*** Begin section ***

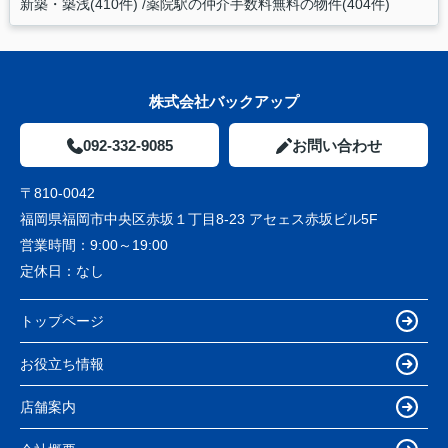
新築・築浅(410件)
薬院駅の仲介手数料無料の物件(404件)
株式会社バックアップ
092-332-9085
お問い合わせ
〒810-0042
福岡県福岡市中央区赤坂１丁目8-23 アセェス赤坂ビル5F
営業時間：
9:00～19:00
定休日：
なし
トップページ
お役立ち情報
店舗案内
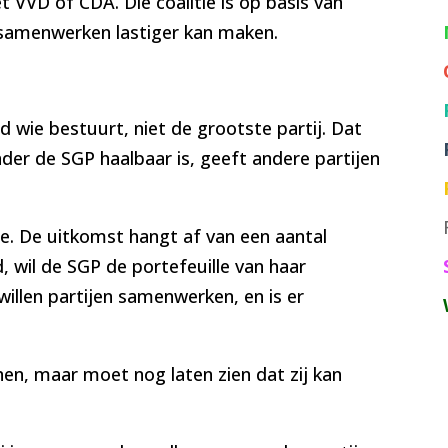
 VVD of CDA. Die coalitie is op basis van
 samenwerken lastiger kan maken.
 wie bestuurt, niet de grootste partij. Dat
er de SGP haalbaar is, geeft andere partijen
ie. De uitkomst hangt af van een aantal
, wil de SGP de portefeuille van haar
llen partijen samenwerken, en is er
en, maar moet nog laten zien dat zij kan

*** End section ***

● Problem statement: Between and including the line above that contains "092-332-9085" and the line that contains "llen partijen samenwerken, en is er", restate every line word for word. Pictures stay out.

● Exercise response:
092-332-9085
お問い合わせ
〒810-0042
福岡県福岡市中央区赤坂１丁目8-23 アセェス赤坂ビル5F
営業時間：
9:00～19:00
定休日：
なし
トップページ
お役立ち情報
店舗案内
 VVD of CDA. Die coalitie is op basis van
 samenwerken lastiger kan maken.
 wie bestuurt, niet de grootste partij. Dat
er de SGP haalbaar is, geeft andere partijen
ie. De uitkomst hangt af van een aantal
, wil de SGP de portefeuille van haar
llen partijen samenwerken, en is er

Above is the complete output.